Supercomputing Costco-style In 1997, IBM's Deep Blue supercomputer beat world chess champion Gary Kasparov. Today you can build a more powerful machine for less than $2,500 in an 11" x 12" x 17" box. That works out to less than $100 per gigaflop as of January, 2007
More good news: pricing out the components today the machine would only cost $1,300!
The recipe Professor Joel Adams and undergraduate Tim Brom built the machine at Calvin College in Grand Rapids, MI. Using the Beowulf cluster model, the Microwulf design includes
- 4 microATX motherboards with dual-core AMD Athlon 64 X2 3800 AM2+ processors
- 8 GigE ports - 1 built-in port on each motherboard, plus 1 added GigE PCI-express NIC
- 8 GB RAM - half of what a balanced system should have, but 16 GB would have busted their budget.
- 4 microATX power supplies
- 1 8-port GigE switch
- 250 GB hard drive & a CD/DVD drive
- 3 polycarbonate plastic shelves to mount the kit on plus 5 threaded rods to support the shelves
Here's a schematic diagram:
The architecture Beowulf clusters are based on a message-passing (MPI) infrastructure that uses a network to interconnect the nodes. Some Beowulf clusters have hundreds of nodes and scale nicely with the right workloads.
Microwulf has an economical version of the same architecture, built on Ubuntu Linux and MPI libraries.

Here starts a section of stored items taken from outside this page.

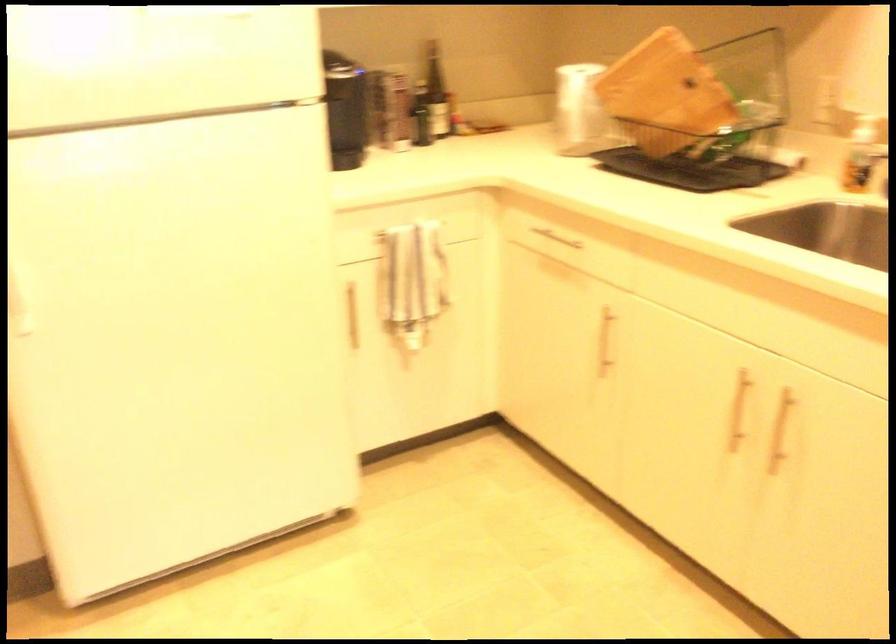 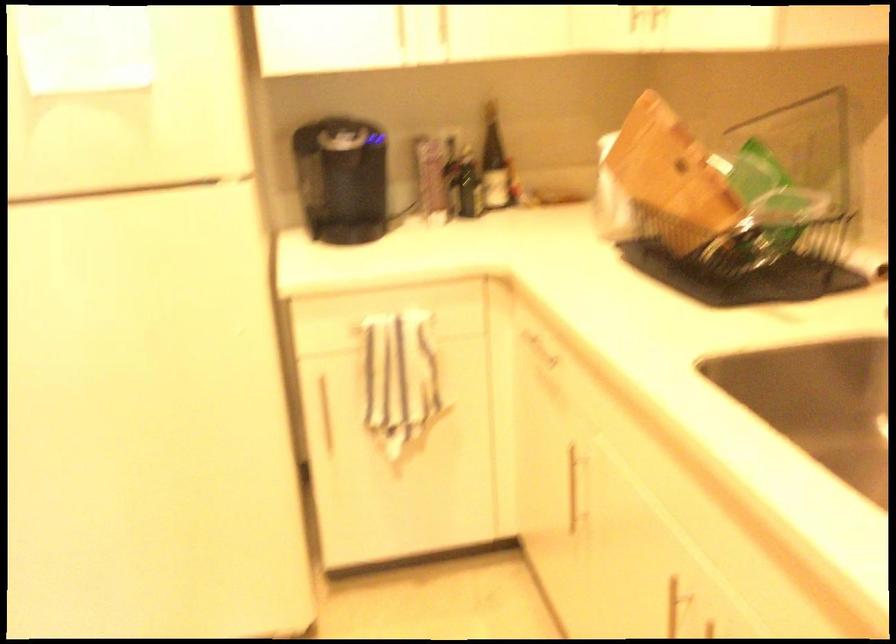 What movement of the cameraman would produce the second image?

The movement direction of the cameraman is right, forward. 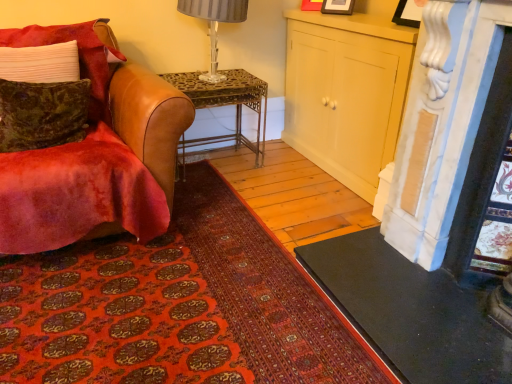 Question: Would you say velvet green pillow at left, which is the second pillow from bottom to top, is outside metallic wrought iron desk at center?

Choices:
 (A) no
 (B) yes

Answer: (B)

Question: Can you confirm if velvet green pillow at left, arranged as the first pillow when viewed from the top, is thinner than metallic wrought iron desk at center?

Choices:
 (A) yes
 (B) no

Answer: (A)

Question: Does velvet green pillow at left, arranged as the first pillow when viewed from the top, have a smaller size compared to metallic wrought iron desk at center?

Choices:
 (A) no
 (B) yes

Answer: (B)

Question: From a real-world perspective, does velvet green pillow at left, which is the second pillow from bottom to top, sit lower than metallic wrought iron desk at center?

Choices:
 (A) no
 (B) yes

Answer: (A)

Question: From the image's perspective, is velvet green pillow at left, which is the second pillow from bottom to top, below metallic wrought iron desk at center?

Choices:
 (A) yes
 (B) no

Answer: (B)

Question: In terms of width, does velvet brown leather chair at left look wider or thinner when compared to metallic silver lamp at upper center?

Choices:
 (A) thin
 (B) wide

Answer: (B)

Question: Looking at the image, does velvet brown leather chair at left seem bigger or smaller compared to metallic silver lamp at upper center?

Choices:
 (A) big
 (B) small

Answer: (A)

Question: Is point (53, 180) positioned closer to the camera than point (215, 61)?

Choices:
 (A) closer
 (B) farther

Answer: (A)

Question: Is velvet brown leather chair at left to the left or to the right of metallic silver lamp at upper center in the image?

Choices:
 (A) right
 (B) left

Answer: (B)

Question: Which is correct: velvet green pillow at left, which is the second pillow from bottom to top, is inside matte cream cabinet at center, or outside of it?

Choices:
 (A) inside
 (B) outside

Answer: (B)

Question: Relative to matte cream cabinet at center, is velvet green pillow at left, which is the second pillow from bottom to top, in front or behind?

Choices:
 (A) behind
 (B) front

Answer: (B)

Question: Looking at the image, does velvet green pillow at left, which is the second pillow from bottom to top, seem bigger or smaller compared to matte cream cabinet at center?

Choices:
 (A) big
 (B) small

Answer: (B)

Question: In terms of width, does velvet green pillow at left, arranged as the first pillow when viewed from the top, look wider or thinner when compared to matte cream cabinet at center?

Choices:
 (A) thin
 (B) wide

Answer: (A)

Question: Considering their positions, is matte cream cabinet at center located in front of or behind velvet green pillow at left, which ranks as the 1th pillow in bottom-to-top order?

Choices:
 (A) front
 (B) behind

Answer: (B)

Question: Looking at the image, does matte cream cabinet at center seem bigger or smaller compared to velvet green pillow at left, which ranks as the 1th pillow in bottom-to-top order?

Choices:
 (A) big
 (B) small

Answer: (A)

The result Performance is a many-splendored thing. In the world of supercomputing the standard benchmark is Linpack, which solves a dense system of linear equations in 64-bit double precision arithmetic. Learn more about Linpack, HPL and their parameters here.
It is worth noting that with a 250 GB SATA drive, HPL doesn't do much I/O. The benchmark is testing float point performance on an in-memory problem. Above 30,000 the machine ran out of memory. Here are Microwulf's stats:
While unexceptional today, this performance would have made Microwulf the world's 6th fastest supercomputer in 1993. At less than $100 per gigaflop. Update: at today's prices about $50 per GFlop.
The Storage Bits take Humans aren't very good at forecasting exponential functions like Moore's Law. Microwulf is a good excuse to take stock of just how much computing has advanced in the last 15 years.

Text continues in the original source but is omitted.